REQUIREMENT: Which lines in the entries below contain the string "Τμήματα"? Show each of them in full.
(AVAILABLE DATA Opens)
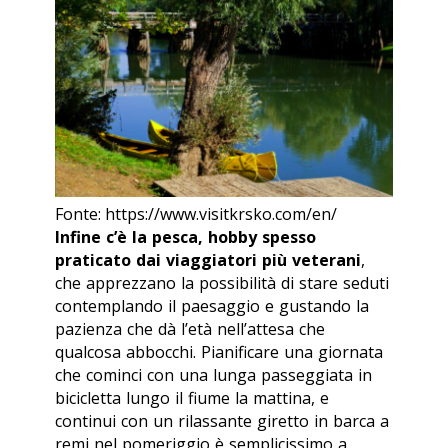
Fonte: https://www.visitkrsko.com/en/
Infine c’è la pesca, hobby spesso
praticato dai viaggiatori più veterani
,
che apprezzano la possibilità di stare seduti
contemplando il paesaggio e gustando la
pazienza che dà l’età nell’attesa che
qualcosa abbocchi. Pianificare una giornata
che cominci con una lunga passeggiata in
bicicletta lungo il fiume la mattina, e
continui con un rilassante giretto in barca a
remi nel pomeriggio è semplicissimo a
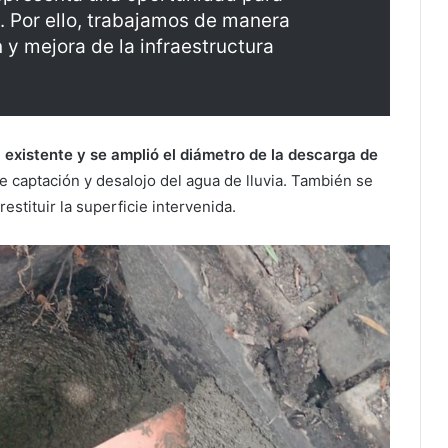
. Por ello, trabajamos de manera
y mejora de la infraestructura
la existente y se amplió el diámetro de la descarga de
e captación y desalojo del agua de lluvia. También se
estituir la superficie intervenida.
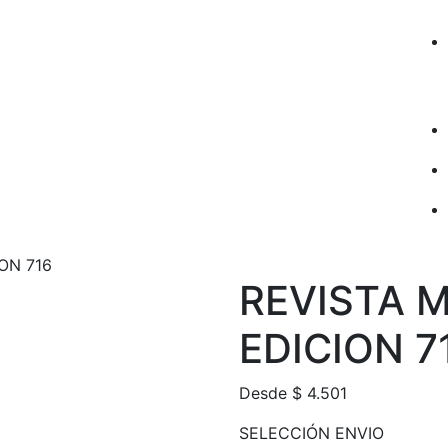
ON 716
REVISTA 
EDICION 7
Desde
$
4.501
SELECCIÓN ENVIO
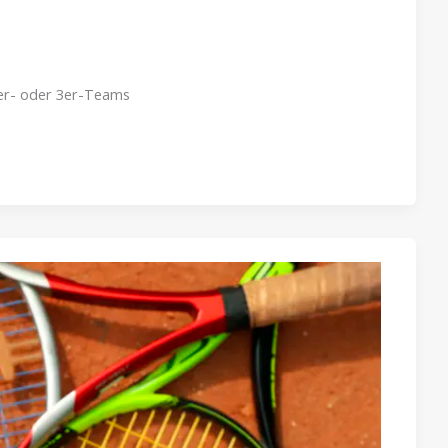
2er- oder 3er-Teams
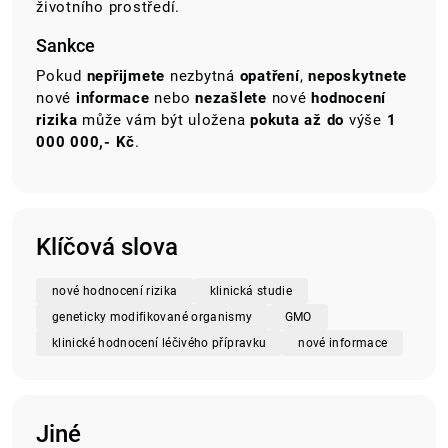
životního prostředí.
Sankce
Pokud
nepřijmete
nezbytná
opatření
,
neposkytnete
nové
informace
nebo
nezašlete
nové
hodnocení
rizika
může vám být uložena
pokuta až do
výše
1
000 000,- Kč
.
Klíčová slova
nové hodnocení rizika
klinická studie
geneticky modifikované organismy
GMO
klinické hodnocení léčivého přípravku
nové informace
Jiné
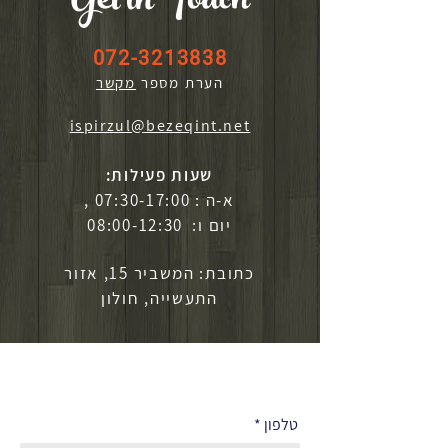
Get in Touch
072-3213838
הערת מספר
מקשר
ispirzul@bezeqint.net
שעות פעילות:
א-ה : 07:30-17:00 ,
יום ו: 08:00-12:30
כתובת: המשביר 15, אזור
התעשייה, חולון
לפרטים נוספים
טלפון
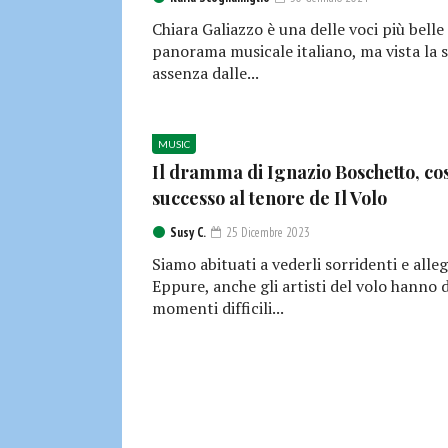
Chiara Galiazzo è una delle voci più belle
panorama musicale italiano, ma vista la 
assenza dalle...
MUSIC
Il dramma di Ignazio Boschetto, co
successo al tenore de Il Volo
Susy C.
25 Dicembre 2023
Siamo abituati a vederli sorridenti e alleg
Eppure, anche gli artisti del volo hanno d
momenti difficili...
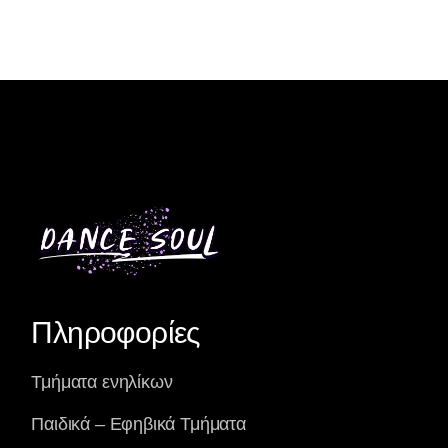
Πληροφορίες
Τμήματα ενηλίκων
Παιδικά – Εφηβικά Τμήματα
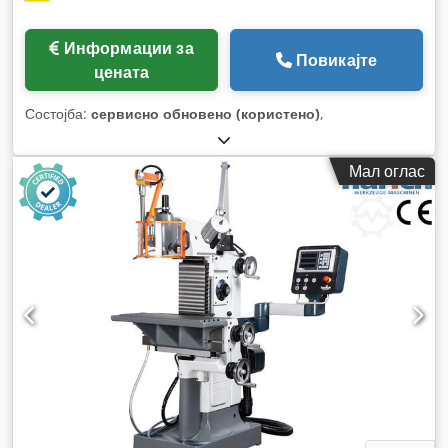
Информации за
Повикајте
цената
Состојба:
сервисно обновено (користено)
,
Мал оглас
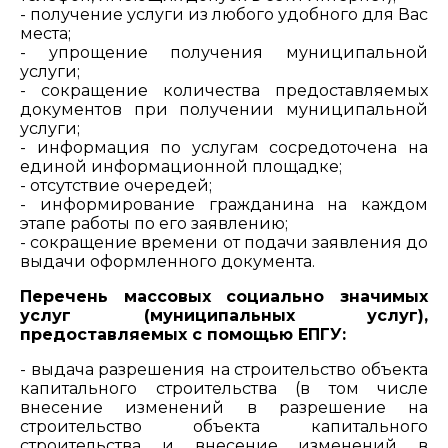
- получение услуги из любого удобного для Вас
места;
- упрощение получения муниципальной
услуги;
- сокращение количества предоставляемых
документов при получении муниципальной
услуги;
- информация по услугам сосредоточена на
единой информационной площадке;
- отсутствие очередей;
- информирование гражданина на каждом
этапе работы по его заявлению;
- сокращение времени от подачи заявления до
выдачи оформленного документа.
Перечень массовых социально значимых
услуг (муниципальных услуг),
предоставляемых с помощью ЕПГУ:
- выдача разрешения на строительство объекта
капитального строительства (в том числе
внесение изменений в разрешение на
строительство объекта капитального
строительства и внесение изменений в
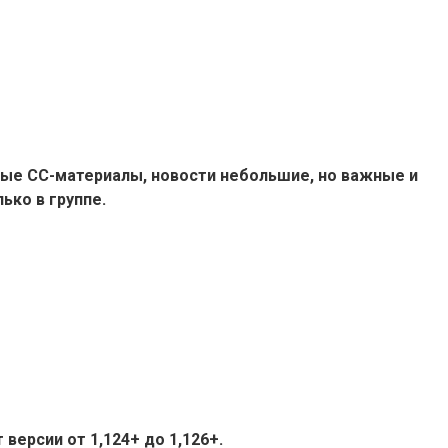
ые СС-материалы, новости небольшие, но важные и
ько в группе.
версии от 1,124+ до 1,126+.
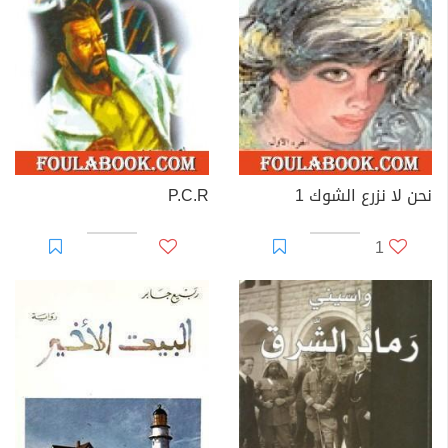
نحن لا نزرع الشوك 1
P.C.R
1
(AVAILABLE DATA Closes)
EXERCISE RESULT:
Τμήματα ενηλίκων
Παιδικά – Εφηβικά Τμήματα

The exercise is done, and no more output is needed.